- [Data for the task]
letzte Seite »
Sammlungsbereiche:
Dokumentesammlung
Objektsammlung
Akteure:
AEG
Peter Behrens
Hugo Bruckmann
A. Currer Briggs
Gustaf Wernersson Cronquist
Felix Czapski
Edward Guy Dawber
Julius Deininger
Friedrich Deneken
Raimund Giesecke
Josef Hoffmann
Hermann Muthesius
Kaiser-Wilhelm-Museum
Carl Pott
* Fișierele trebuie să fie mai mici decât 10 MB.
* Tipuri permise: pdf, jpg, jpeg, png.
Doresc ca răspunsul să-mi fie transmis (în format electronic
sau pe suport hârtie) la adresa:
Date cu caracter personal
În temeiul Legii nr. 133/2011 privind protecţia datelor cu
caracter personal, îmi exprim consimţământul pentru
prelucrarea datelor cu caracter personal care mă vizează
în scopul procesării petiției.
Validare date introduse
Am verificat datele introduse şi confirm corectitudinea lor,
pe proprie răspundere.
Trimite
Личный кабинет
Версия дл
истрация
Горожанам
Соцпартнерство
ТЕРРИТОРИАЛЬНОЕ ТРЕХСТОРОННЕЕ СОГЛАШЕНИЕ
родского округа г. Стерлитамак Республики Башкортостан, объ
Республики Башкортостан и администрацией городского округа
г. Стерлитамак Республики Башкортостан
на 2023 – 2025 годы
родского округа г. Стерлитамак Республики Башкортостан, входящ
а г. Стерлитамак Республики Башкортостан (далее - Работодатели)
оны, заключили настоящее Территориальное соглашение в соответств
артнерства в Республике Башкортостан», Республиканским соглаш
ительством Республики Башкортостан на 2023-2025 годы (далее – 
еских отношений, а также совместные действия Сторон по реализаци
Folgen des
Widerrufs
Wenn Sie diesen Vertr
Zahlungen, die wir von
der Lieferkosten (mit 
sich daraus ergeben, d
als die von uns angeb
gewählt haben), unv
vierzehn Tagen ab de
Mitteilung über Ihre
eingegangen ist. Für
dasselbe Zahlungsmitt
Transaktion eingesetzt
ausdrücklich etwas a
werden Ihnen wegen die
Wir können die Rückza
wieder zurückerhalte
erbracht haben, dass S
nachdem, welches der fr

--

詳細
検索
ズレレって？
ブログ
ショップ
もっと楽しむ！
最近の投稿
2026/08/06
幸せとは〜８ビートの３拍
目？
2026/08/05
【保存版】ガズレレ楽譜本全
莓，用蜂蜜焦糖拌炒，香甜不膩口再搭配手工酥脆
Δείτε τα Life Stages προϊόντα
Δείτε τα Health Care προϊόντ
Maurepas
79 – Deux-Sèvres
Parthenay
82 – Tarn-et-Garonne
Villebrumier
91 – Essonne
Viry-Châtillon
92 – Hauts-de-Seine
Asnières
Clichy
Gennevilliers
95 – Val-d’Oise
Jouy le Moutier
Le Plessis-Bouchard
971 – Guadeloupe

...

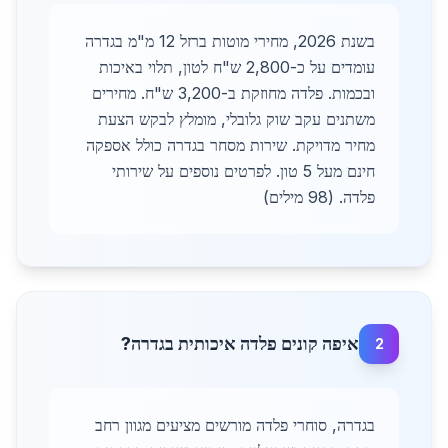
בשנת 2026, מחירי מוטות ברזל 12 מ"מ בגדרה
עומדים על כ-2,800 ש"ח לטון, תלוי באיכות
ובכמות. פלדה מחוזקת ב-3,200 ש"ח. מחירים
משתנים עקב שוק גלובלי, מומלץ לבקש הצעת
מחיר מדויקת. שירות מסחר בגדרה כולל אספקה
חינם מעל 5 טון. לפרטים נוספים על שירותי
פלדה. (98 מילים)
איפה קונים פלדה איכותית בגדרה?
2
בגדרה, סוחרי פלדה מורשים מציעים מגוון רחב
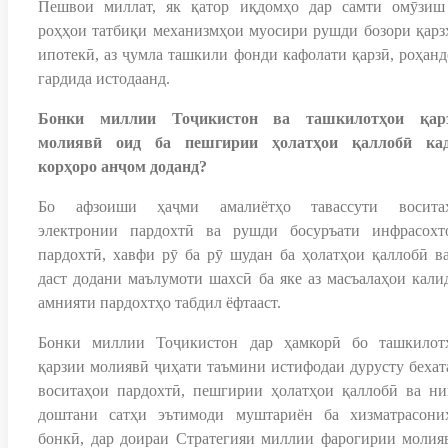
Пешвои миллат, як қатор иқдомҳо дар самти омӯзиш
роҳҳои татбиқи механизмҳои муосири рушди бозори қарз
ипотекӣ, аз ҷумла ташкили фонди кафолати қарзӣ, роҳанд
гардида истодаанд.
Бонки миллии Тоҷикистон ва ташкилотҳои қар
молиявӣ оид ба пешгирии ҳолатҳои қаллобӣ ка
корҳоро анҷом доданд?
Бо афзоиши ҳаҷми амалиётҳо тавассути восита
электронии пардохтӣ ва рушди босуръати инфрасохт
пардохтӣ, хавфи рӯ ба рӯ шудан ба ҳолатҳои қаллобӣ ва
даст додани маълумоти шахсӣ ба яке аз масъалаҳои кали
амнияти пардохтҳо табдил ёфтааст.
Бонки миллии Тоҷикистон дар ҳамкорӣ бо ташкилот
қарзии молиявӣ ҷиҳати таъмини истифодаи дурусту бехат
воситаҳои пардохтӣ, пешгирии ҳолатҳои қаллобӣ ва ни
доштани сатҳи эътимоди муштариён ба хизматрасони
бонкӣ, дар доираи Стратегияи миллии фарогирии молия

- [Work task]
Where a line of the data above includes the string "пешгирии", pull it out.

- [Output below]
молиявӣ оид ба пешгирии ҳолатҳои қаллобӣ ка
воситаҳои пардохтӣ, пешгирии ҳолатҳои қаллобӣ ва ни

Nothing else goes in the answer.